Firstly, it undoubtedly applies to those seeking refugee status through what might be termed the “Palestinian track” as outlined in Article 1.D of the Convention, since the general rules on exclusion extend to such cases.
Secondly, it’s uncertain whether it covers all instances of exclusion from subsidiary protection status. This is because such exclusion is possible for less serious offenses compared to refugee recognition. Notably, the qualification Directive allows for exclusion from subsidiary protection status on the grounds of a “serious crime,” or even any crime punishable by imprisonment in the relevant Member State.
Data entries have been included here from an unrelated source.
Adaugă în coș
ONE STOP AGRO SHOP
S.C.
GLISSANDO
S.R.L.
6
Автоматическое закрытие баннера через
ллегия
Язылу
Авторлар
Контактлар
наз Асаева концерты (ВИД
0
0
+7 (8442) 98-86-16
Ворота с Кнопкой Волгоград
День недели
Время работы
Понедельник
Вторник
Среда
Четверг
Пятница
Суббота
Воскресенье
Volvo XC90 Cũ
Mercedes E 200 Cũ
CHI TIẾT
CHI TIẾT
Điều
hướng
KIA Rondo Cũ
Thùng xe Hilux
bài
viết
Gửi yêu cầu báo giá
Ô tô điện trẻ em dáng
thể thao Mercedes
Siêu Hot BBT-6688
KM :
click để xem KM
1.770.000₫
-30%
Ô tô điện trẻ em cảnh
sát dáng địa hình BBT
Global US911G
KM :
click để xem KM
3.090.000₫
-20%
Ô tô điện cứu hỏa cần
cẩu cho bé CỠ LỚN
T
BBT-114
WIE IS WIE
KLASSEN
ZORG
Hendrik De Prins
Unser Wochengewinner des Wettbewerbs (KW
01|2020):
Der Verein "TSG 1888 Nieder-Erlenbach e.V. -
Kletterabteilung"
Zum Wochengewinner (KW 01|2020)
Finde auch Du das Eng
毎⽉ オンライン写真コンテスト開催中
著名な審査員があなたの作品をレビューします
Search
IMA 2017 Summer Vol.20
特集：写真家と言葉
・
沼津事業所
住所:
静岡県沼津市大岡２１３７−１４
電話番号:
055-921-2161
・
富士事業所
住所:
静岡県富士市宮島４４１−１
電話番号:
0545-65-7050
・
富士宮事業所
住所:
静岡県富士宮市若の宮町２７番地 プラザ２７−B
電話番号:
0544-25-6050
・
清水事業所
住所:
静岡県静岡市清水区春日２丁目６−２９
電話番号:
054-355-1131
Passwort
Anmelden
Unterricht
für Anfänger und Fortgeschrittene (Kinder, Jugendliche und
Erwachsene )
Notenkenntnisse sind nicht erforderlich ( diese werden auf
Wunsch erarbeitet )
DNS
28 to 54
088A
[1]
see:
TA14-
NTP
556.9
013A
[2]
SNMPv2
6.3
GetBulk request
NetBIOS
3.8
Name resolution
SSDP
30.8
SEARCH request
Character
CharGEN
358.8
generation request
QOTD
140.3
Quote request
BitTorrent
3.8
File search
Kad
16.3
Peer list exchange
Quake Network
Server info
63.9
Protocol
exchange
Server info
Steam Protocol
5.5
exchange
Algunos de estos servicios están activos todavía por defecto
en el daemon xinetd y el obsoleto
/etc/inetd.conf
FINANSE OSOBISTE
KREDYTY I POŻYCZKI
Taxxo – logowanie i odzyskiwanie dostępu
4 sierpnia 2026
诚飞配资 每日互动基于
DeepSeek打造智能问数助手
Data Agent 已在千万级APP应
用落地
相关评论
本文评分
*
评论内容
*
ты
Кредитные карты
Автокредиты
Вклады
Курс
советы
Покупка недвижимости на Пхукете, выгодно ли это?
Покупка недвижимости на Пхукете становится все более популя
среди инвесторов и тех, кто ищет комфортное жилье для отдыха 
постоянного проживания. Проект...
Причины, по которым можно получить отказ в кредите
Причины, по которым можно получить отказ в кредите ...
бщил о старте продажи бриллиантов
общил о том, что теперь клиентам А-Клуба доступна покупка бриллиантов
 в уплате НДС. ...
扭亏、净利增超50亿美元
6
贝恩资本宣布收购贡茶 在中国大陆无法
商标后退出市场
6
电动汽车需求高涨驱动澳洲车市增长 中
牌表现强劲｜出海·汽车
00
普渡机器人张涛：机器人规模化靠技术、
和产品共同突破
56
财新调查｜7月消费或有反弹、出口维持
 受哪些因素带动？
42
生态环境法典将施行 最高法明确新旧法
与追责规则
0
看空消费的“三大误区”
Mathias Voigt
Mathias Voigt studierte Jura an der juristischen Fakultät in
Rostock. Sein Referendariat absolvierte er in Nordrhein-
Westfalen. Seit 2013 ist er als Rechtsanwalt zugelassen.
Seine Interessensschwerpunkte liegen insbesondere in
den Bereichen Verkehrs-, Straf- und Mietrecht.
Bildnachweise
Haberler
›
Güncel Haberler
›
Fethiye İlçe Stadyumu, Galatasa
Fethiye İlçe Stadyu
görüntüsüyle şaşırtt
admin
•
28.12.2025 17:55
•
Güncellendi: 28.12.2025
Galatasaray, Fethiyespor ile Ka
Thirdly, one might argue about the judgment’s relevance, by analogy, to the revocation of refugee status due to criminal behavior or security risks, or to denying a residence permit or travel document on national security or public order grounds. In the latter scenario, the ECJ has ruled that a lower threshold applies.
Furthermore, the judgment might be pertinent to cases where a Member State aims to revoke citizenship (and consequently, EU citizenship) from an individual, potentially due to their actions as a “foreign fighter.”
Could the judgment even be relevant, by analogy, to “ordinary” EU citizens without any connection to refugee law? At first glance, this seems unlikely because the Court primarily focuses on the Refugee Convention’s exclusion clause. However, its willingness to consider exceptionally egregious past behavior as potentially outweighing an assessment of present threat and probable future conduct could be applicable to cases where an EU citizen has been convicted of crimes like child abuse, rape, murder, or terrorism.
This judgment reinforces the Court’s established pattern of disapproving criminality by EU citizens or their family members. Its concern for crime victims is particularly noticeable in this case. However, it strikes a dissonant chord by only referencing the victims of war criminals who are EU criminals residing in EU Member States. This perspective overlooks the potential existence of non-EU victims, including those seeking protection within a Member State and those residing in the war criminal’s country of origin if they are returned there. More precisely, it overlooks the surviving victims, as the return of war criminals would likely cast a long shadow over the memory of their victims.